§ TASK
Identify each line below containing the string "coordinates" and copy it.

********************

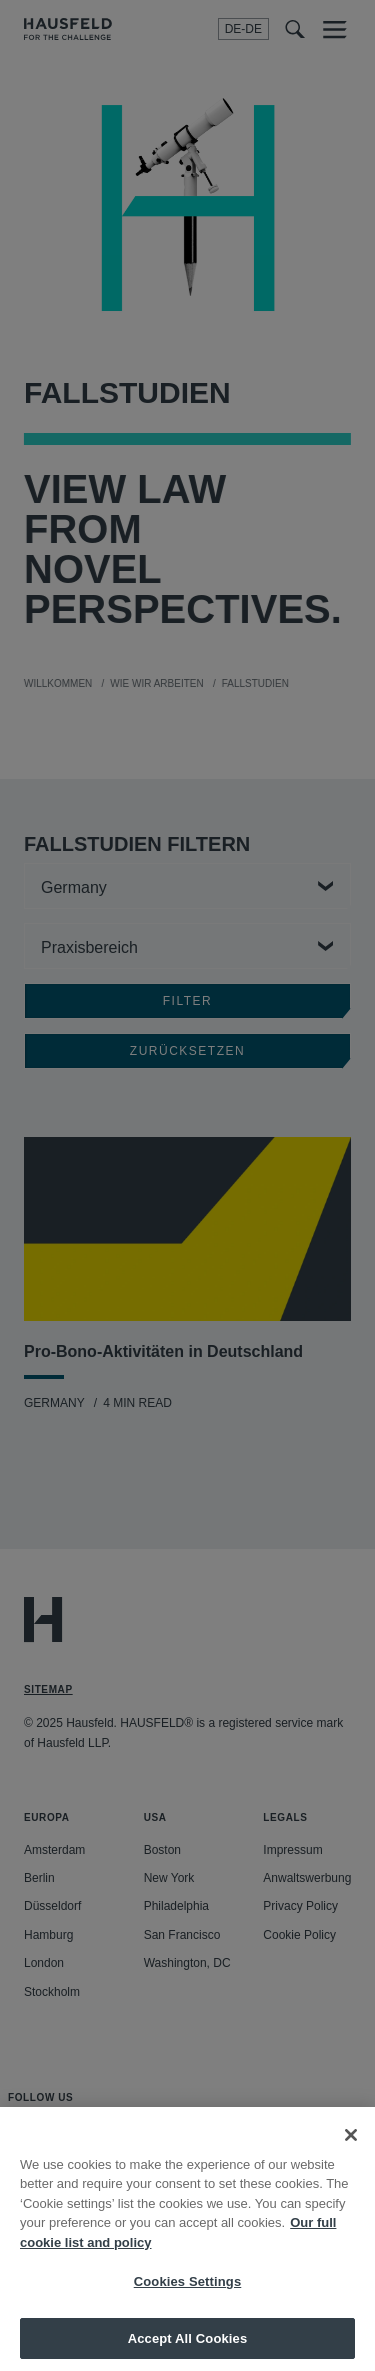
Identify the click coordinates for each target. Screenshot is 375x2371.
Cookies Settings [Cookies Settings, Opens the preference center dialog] (188, 2303)
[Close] (351, 2156)
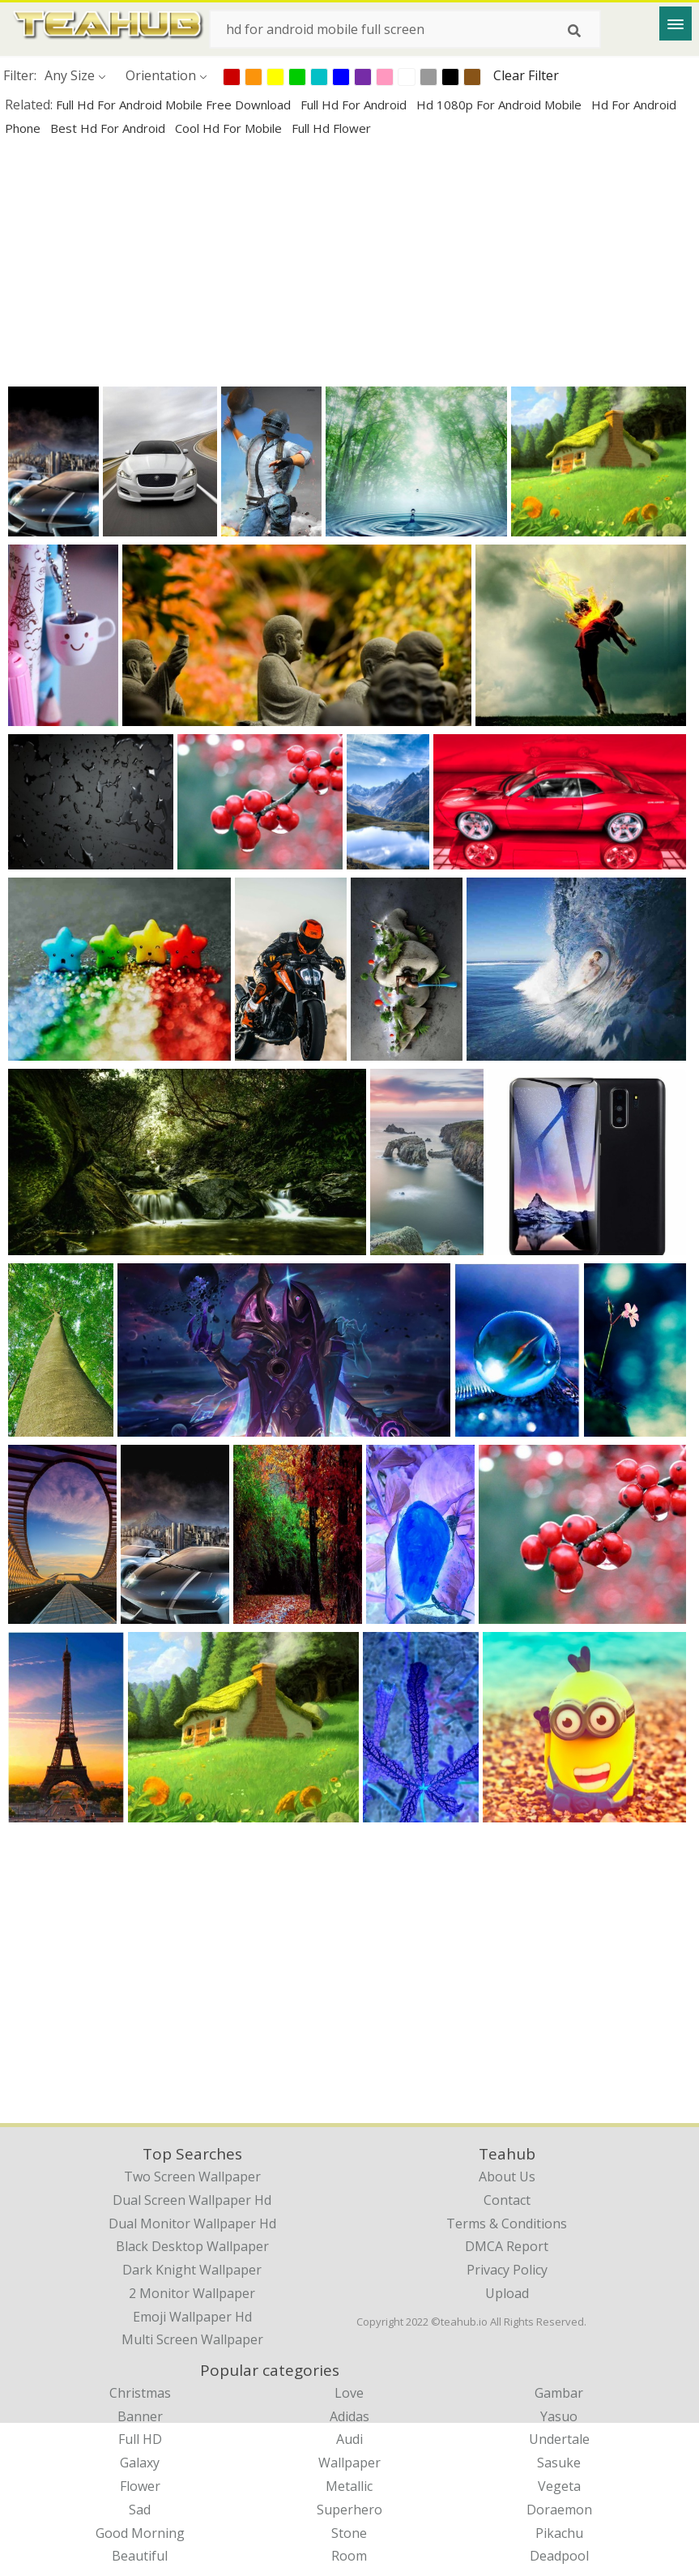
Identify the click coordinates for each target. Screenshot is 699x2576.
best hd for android (109, 128)
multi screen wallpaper (192, 2339)
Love (349, 2393)
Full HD (140, 2439)
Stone (349, 2533)
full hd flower (331, 128)
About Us (507, 2176)
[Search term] (405, 29)
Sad (140, 2509)
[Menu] (675, 23)
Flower (140, 2486)
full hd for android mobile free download (175, 104)
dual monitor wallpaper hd (192, 2223)
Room (349, 2556)
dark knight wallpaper (192, 2270)
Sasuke (559, 2462)
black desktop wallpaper (192, 2246)
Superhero (349, 2509)
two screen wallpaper (192, 2176)
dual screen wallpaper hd (192, 2200)
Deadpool (559, 2556)
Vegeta (559, 2486)
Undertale (559, 2439)
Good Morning (140, 2533)
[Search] (574, 30)
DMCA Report (506, 2246)
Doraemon (559, 2509)
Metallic (349, 2486)
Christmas (140, 2393)
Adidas (349, 2416)
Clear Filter (526, 75)
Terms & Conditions (506, 2223)
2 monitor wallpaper (192, 2293)
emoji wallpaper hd (192, 2317)
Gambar (559, 2393)
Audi (349, 2439)
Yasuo (559, 2416)
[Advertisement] (349, 260)
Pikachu (559, 2533)
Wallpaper (349, 2462)
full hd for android (355, 104)
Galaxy (140, 2462)
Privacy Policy (507, 2270)
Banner (140, 2416)
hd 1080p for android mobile (500, 104)
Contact (507, 2200)
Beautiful (140, 2556)
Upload (507, 2293)
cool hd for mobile (230, 128)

********************

§ ANSWER TO THE EXERCISE
Identify the click coordinates for each target. Screenshot is 375x2371.
Identify the click coordinates for each target. Screenshot is 699x2576.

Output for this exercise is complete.